Acoustic measures of Brazilian transgender women’s voices

Posted July 14, 2021

A research conducted by the team working at the head office of INCT Hormona, in Hospital de Clínicas de Porto Alegre, concluded that, through adaptations and vocal malleability and without surgical interventions or speech therapy, transgender women (people who were born but identify as female) may obtain vocal identification congruent with the female gender with which they identify themselves.

The survey analyzed the results of an acoustic vocal analysis of a group of transgender women with regard to cisgender women (people who identify with the sex they were assigned at birth). The study was published in Frontiers in Psychology and may be fully read on the following link []

According to the postdoctoral candidate Dr. Karine Schwarz, 30 transgender women between the ages of 19 and 52 years old participated in the study. The control group was composed of 31 cisgender women between the ages of 20 and 48 years. “A standardized questionnaire was administered to collect general patient data to better characterize the participants. The vowel “a” sounds of all participants were collected and analyzed by the Multi-Dimensional Voice Programadvanced system, a computerized program that assesses objective voice measures,” Dr. Schwarz explains.

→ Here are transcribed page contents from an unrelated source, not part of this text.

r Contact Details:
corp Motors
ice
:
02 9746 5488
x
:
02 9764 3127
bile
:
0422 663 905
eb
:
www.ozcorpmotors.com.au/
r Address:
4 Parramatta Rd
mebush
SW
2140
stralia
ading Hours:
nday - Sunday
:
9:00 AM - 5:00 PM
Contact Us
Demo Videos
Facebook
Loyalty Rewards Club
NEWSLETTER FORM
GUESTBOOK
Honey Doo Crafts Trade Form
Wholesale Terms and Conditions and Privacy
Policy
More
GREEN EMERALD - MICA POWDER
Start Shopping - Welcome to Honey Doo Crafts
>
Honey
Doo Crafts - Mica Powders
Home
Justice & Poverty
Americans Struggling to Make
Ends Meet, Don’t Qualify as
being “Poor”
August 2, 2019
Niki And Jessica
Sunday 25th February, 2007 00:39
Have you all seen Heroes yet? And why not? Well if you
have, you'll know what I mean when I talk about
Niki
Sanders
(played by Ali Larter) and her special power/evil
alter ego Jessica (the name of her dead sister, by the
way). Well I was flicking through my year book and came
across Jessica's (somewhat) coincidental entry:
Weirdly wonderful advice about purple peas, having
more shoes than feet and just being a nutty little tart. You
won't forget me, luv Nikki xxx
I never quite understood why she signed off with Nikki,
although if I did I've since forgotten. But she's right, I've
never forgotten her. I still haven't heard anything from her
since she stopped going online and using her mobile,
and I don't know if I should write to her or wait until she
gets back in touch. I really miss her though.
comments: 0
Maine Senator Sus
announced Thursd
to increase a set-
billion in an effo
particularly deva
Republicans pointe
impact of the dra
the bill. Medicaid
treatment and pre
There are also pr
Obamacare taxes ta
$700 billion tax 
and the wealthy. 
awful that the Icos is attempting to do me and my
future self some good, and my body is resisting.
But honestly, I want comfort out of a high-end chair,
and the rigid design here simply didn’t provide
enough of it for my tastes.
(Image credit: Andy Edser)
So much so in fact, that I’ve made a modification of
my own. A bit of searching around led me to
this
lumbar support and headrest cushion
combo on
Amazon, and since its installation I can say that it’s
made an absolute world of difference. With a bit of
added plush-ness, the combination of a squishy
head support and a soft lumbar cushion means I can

According to the researcher, the study shows that transgender women performed vocal adaptations that interfere with their vocal production. “This suggest that, throughout their lives, they make muscular adaptations and speech projections that result in voices that sound feminine without necessarily undergoing surgical interventions and speech therapy”, she comments. “However, it is worth emphasizing the importance of phonological follow-up to prevent overload to the speech apparatus and to provide guidelines on vocal health,” the speech therapist warns.

Dr. Schwarz explains that the study was important, because the objective vocal characteristics found were also relevant to understand and help transgender women to be socially identified, through their voices, as women. “Comfort with one’s own voice, or vocal satisfaction, based not only on voice frequency, helps speech therapists to design the therapy plan; however, it is known that, in some cases, there is the need of vocal cord surgery, associated with speech therapy, for vocal feminization,” the researcher underscores. Acoustic measures are relevant to increase social passability and self-esteem of transgender women.